*** Data provided ***

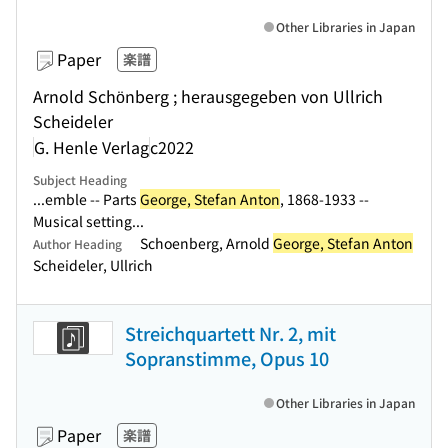
Other Libraries in Japan
Paper
楽譜
Arnold Schönberg ; herausgegeben von Ullrich
Scheideler
G. Henle Verlag
c2022
Subject Heading
...emble -- Parts
George, Stefan Anton
, 1868-1933 --
Musical setting...
Schoenberg, Arnold
George, Stefan Anton
Author Heading
Scheideler, Ullrich
Streichquartett Nr. 2, mit
Sopranstimme, Opus 10
Other Libraries in Japan
Paper
楽譜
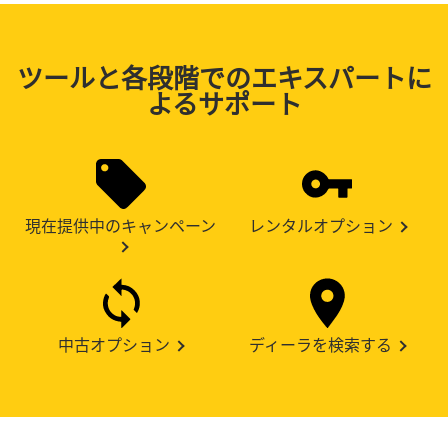
ツールと各段階でのエキスパートに
よるサポート
現在提供中のキャンペーン
レンタルオプション
中古オプション
ディーラを検索する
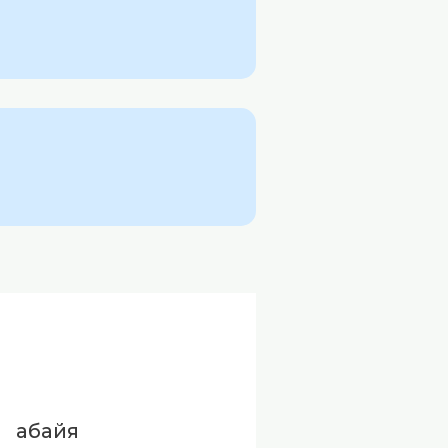
абайя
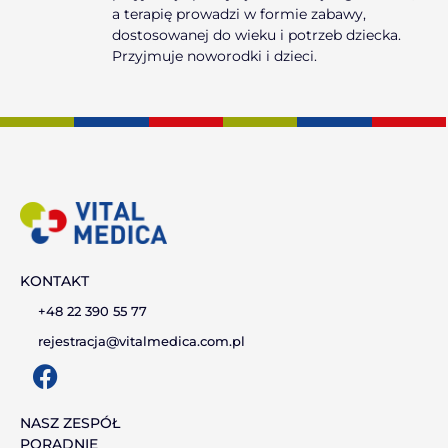
a terapię prowadzi w formie zabawy,
dostosowanej do wieku i potrzeb dziecka.
Przyjmuje noworodki i dzieci.
KONTAKT
+48 22 390 55 77
rejestracja@vitalmedica.com.pl
F
a
c
NASZ ZESPÓŁ
PORADNIE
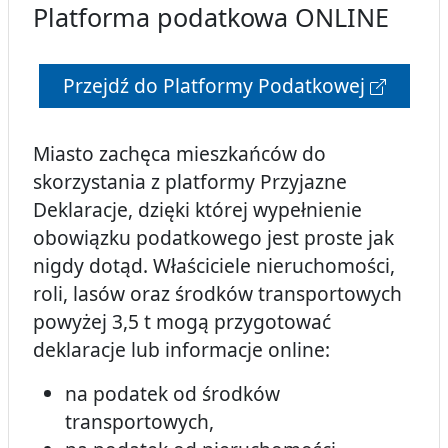
Platforma podatkowa ONLINE
Przejdź do Platformy Podatkowej
Miasto zachęca mieszkańców do
skorzystania z platformy Przyjazne
Deklaracje, dzięki której wypełnienie
obowiązku podatkowego jest proste jak
nigdy dotąd. Właściciele nieruchomości,
roli, lasów oraz środków transportowych
powyżej 3,5 t mogą przygotować
deklaracje lub informacje online:
na podatek od środków
transportowych,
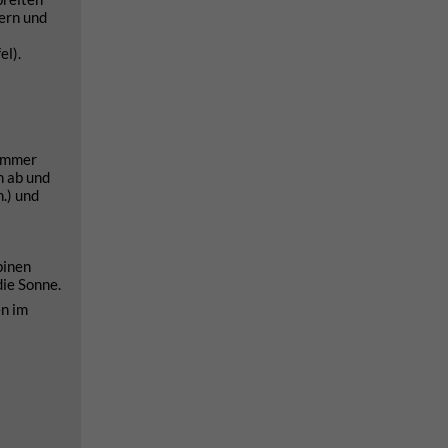
ern und
el).
(immer
n ab und
.) und
pinen
die Sonne.
en im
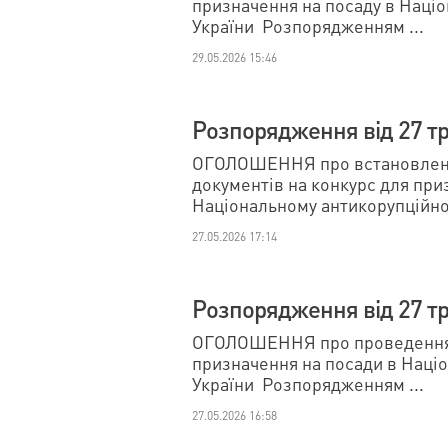
призначення на посаду в Наці
України Розпорядженням ...
29.05.2026 15:46
Розпорядження від 27 тр
ОГОЛОШЕННЯ про встановленн
документів на конкурс для при
Національному антикорупційном
27.05.2026 17:14
Розпорядження від 27 тр
ОГОЛОШЕННЯ про проведення 
призначення на посади в Наці
України Розпорядженням ...
27.05.2026 16:58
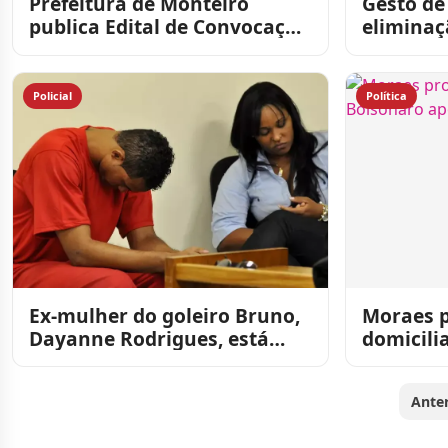
Prefeitura de Monteiro
Gesto de
publica Edital de Convocação
eliminaç
nº 008/2026 do Concurso
está dan
Público 001/2025
Policial
Política
Ex-mulher do goleiro Bruno,
Moraes p
Dayanne Rodrigues, está
domicili
desaparecida em Minas
inciden
Gerais
Anter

*** End of Data provided ***

## [Exercise]
Set all of the records down once more, letter for letter, with the images removed.

## [Response box]
Other Libraries in Japan
Paper
楽譜
Arnold Schönberg ; herausgegeben von Ullrich
Scheideler
G. Henle Verlag
c2022
Subject Heading
...emble -- Parts
George, Stefan Anton
, 1868-1933 --
Musical setting...
Schoenberg, Arnold
George, Stefan Anton
Author Heading
Scheideler, Ullrich
Streichquartett Nr. 2, mit
Sopranstimme, Opus 10
Other Libraries in Japan
Paper
楽譜
ツールと各段階でのエキスパートに
よるサポート
現在提供中のキャンペーン
レンタルオプション
中古オプション
ディーラを検索する
абайя
a terapię prowadzi w formie zabawy,
dostosowanej do wieku i potrzeb dziecka.
Przyjmuje noworodki i dzieci.
KONTAKT
+48 22 390 55 77
rejestracja@vitalmedica.com.pl
F
a
c
NASZ ZESPÓŁ
PORADNIE
Platforma podatkowa ONLINE
Przejdź do Platformy Podatkowej
Miasto zachęca mieszkańców do
skorzystania z platformy Przyjazne
Deklaracje, dzięki której wypełnienie
obowiązku podatkowego jest proste jak
nigdy dotąd. Właściciele nieruchomości,
roli, lasów oraz środków transportowych
powyżej 3,5 t mogą przygotować
deklaracje lub informacje online:
na podatek od środków
transportowych,
ern und
el).
(immer
n ab und
.) und
pinen
die Sonne.
en im
призначення на посаду в Наці
України Розпорядженням ...
29.05.2026 15:46
Розпорядження від 27 тр
ОГОЛОШЕННЯ про встановленн
документів на конкурс для при
Національному антикорупційном
27.05.2026 17:14
Розпорядження від 27 тр
ОГОЛОШЕННЯ про проведення 
призначення на посади в Наці
України Розпорядженням ...
27.05.2026 16:58
Prefeitura de Monteiro
Gesto de
publica Edital de Convocação
eliminaç
nº 008/2026 do Concurso
está dan
Público 001/2025
Policial
Política
Ex-mulher do goleiro Bruno,
Moraes p
Dayanne Rodrigues, está
domicili
desaparecida em Minas
inciden
Gerais
Anter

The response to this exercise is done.